I have a question with regards to combining two data bases with a linking table:
Has anyone ever tried to combine the monthly stock return data table of CRSP with the yearly accounting data tables of Compustat through the CCM table? WRDS only offers a SAS solution, but unfortunately not one for R.
In detail: I have a table with all stock returns month-wise and their respective PERMNO-code (CRSP). I also have the yearly accounting data of these stocks with their GVKEY (Compustat). Obviously, the accounting data is the same for the company during the year and only changes every 12 months. Now I have the linking table which assigns each GVKEY to a PERMNO. I would like to combine them the following way:
Company | Month/Year | Return for this month | Accounting data columns | Stock Return columns for the prior 20 months
Does anyone have experience in this field?
Thanks in advance!
There are two ways of doing it. If you have ccm then use the link permno, if not use cusip. Just translate the sas code into r, it should be very straightforward.

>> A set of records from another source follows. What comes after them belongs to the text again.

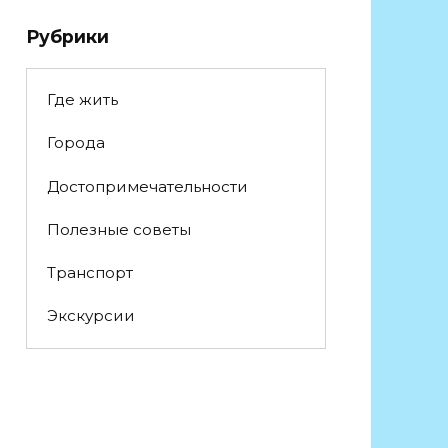
Рубрики
Где жить
Города
Достопримечательности
Полезные советы
Транспорт
Экскурсии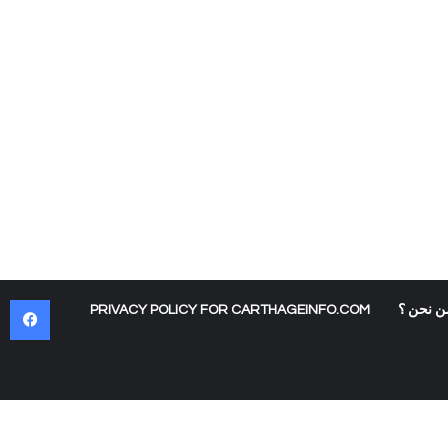
في
ن نحن ؟
PRIVACY POLICY FOR CARTHAGEINFO.COM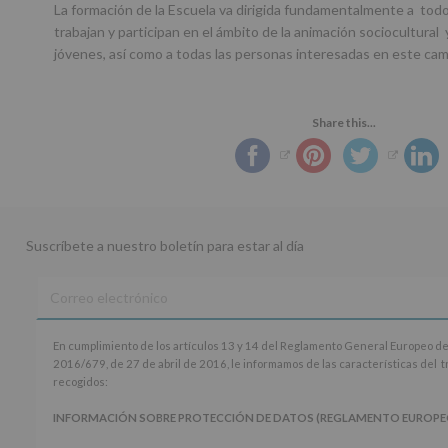
La formación de la Escuela va dirigida fundamentalmente a tod
trabajan y participan en el ámbito de la animación sociocultural 
jóvenes, así como a todas las personas interesadas en este ca
Share this...
Suscríbete a nuestro boletín para estar al día
En
En cumplimiento de los artículos 13 y 14 del Reglamento General Europeo de
cumplimiento
2016/679, de 27 de abril de 2016, le informamos de las características del 
de
recogidos:
los
artículos
INFORMACIÓN SOBRE PROTECCIÓN DE DATOS (REGLAMENTO EUROPEO 20
13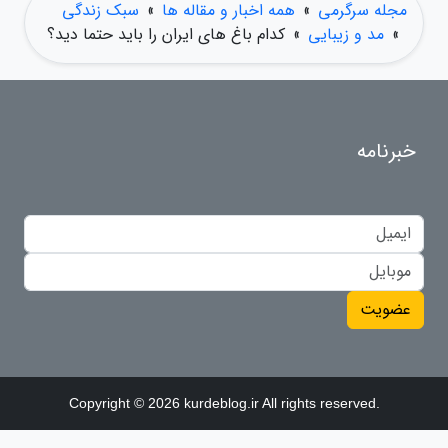
مجله سرگرمی
»
همه اخبار و مقاله ها
»
سبک زندگی
»
مد و زیبایی
»
کدام باغ های ایران را باید حتما دید؟
خبرنامه
عضویت
Copyright © 2026 kurdeblog.ir All rights reserved.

I am a finance major. So how did you solve it 3 years ago. For me it says, that my data is too large I think (if I run the final merge command based on the PERMNO, the console gives back an error "Error: cannot allocate vector of size 317.9 Mb").

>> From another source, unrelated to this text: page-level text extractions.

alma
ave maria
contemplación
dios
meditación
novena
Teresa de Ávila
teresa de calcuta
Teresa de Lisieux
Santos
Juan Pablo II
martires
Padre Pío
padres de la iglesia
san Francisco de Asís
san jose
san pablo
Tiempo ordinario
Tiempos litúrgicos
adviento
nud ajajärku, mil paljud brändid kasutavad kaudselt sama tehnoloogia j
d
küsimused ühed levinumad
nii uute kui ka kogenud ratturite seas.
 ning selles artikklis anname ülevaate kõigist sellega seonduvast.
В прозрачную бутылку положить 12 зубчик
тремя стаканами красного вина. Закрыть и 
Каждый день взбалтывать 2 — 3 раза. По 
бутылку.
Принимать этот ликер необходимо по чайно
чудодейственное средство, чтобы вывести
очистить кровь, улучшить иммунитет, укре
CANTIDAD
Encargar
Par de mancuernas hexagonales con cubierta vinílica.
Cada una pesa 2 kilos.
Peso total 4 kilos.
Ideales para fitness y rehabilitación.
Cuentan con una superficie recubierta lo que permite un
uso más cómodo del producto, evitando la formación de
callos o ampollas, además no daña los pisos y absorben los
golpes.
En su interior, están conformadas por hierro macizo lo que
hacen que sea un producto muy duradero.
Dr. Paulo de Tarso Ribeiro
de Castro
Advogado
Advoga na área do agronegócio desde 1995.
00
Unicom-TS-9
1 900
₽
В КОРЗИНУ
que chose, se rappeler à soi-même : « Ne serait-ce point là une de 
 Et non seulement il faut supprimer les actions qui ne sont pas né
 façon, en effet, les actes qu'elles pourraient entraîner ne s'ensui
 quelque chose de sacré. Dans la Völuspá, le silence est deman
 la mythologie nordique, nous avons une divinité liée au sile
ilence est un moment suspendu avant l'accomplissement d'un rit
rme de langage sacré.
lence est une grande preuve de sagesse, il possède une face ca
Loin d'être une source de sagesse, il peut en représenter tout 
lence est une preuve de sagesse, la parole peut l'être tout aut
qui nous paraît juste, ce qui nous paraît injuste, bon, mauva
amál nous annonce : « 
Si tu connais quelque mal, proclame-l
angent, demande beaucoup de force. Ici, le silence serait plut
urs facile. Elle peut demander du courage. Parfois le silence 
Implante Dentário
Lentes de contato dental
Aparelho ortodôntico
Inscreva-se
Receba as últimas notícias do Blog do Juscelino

When you download data in CSV and text from wrds, and then read it into r, you may exceed the memory limit. What is your computer RAM, how many rows does your crsp data have? I use wrds cloud with r, so I do not have this issue. If you really want do it locally, use dplyr and data.table
A good introduction to seeking help from coding forums is to pose your questions as a [reproducible example (what many folks call a reprex for short)](FAQ: What's a reproducible example (`reprex`) and how do I do one?, the reprex-r-package is a handy tool to help make this easy).
In terms of tools for merging two datasets, I personally like the tidyverse's dplyr's two-table verbs for stuff like this.. But I'd be worried about suggesting this until we more clearly understand your desired outcome - since the time series model you want to apply later may require your data is structured in a particular way.

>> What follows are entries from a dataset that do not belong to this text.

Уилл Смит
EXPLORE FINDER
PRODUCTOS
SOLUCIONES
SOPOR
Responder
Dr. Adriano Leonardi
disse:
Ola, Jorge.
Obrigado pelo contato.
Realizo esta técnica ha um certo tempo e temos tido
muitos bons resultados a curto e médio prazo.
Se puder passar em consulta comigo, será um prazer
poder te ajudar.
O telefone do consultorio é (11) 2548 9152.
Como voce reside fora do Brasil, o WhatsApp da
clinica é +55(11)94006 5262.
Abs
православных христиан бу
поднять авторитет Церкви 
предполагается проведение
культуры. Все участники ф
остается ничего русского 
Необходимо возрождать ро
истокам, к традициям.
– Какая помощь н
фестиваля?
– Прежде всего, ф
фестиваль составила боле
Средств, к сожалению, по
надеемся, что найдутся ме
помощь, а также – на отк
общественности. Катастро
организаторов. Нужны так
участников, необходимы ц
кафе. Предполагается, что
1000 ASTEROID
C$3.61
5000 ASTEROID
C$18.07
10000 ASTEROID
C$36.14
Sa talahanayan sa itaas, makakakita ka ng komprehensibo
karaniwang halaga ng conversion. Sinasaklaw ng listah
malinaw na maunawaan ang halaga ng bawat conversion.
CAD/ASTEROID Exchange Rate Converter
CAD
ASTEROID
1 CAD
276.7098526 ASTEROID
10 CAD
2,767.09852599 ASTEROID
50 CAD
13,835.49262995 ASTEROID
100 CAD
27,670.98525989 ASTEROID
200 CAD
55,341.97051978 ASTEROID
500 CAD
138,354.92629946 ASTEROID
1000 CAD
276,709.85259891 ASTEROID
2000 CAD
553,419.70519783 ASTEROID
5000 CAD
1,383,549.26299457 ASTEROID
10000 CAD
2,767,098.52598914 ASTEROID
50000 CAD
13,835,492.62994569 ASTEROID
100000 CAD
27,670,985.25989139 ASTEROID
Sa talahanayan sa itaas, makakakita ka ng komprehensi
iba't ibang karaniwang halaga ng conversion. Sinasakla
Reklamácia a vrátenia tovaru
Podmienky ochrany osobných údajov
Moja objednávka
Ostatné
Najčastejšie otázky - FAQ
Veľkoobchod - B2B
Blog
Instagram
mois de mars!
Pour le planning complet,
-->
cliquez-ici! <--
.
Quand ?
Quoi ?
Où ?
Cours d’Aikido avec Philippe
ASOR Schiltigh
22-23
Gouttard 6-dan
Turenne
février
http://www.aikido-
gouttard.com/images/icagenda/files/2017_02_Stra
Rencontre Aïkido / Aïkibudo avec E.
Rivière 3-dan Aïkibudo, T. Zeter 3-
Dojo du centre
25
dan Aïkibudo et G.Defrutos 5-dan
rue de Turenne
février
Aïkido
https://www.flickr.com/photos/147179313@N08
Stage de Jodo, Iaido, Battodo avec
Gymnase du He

The author links the Compustat data with the CRSP data. He also uses the CCM LNKHIST data as you require. Unfortunately I don`t have access to the CCM data so I have to link the data through the GVKEY, CUSIP / some other method.
For my master thesis I am trying to combine the monthly stock return data of CRSP with the annual fundamental data of Compustat. I'm reading the R code as shared by msmith01 and can follow the logic of the code as it is clearly written. However, I have a question about the first section.
The annual data is retrieved from Compustat and the link table from CRSP/Compustat Merged. The link table is merged with the Compustat dataset. The combined data is merged with CRSP.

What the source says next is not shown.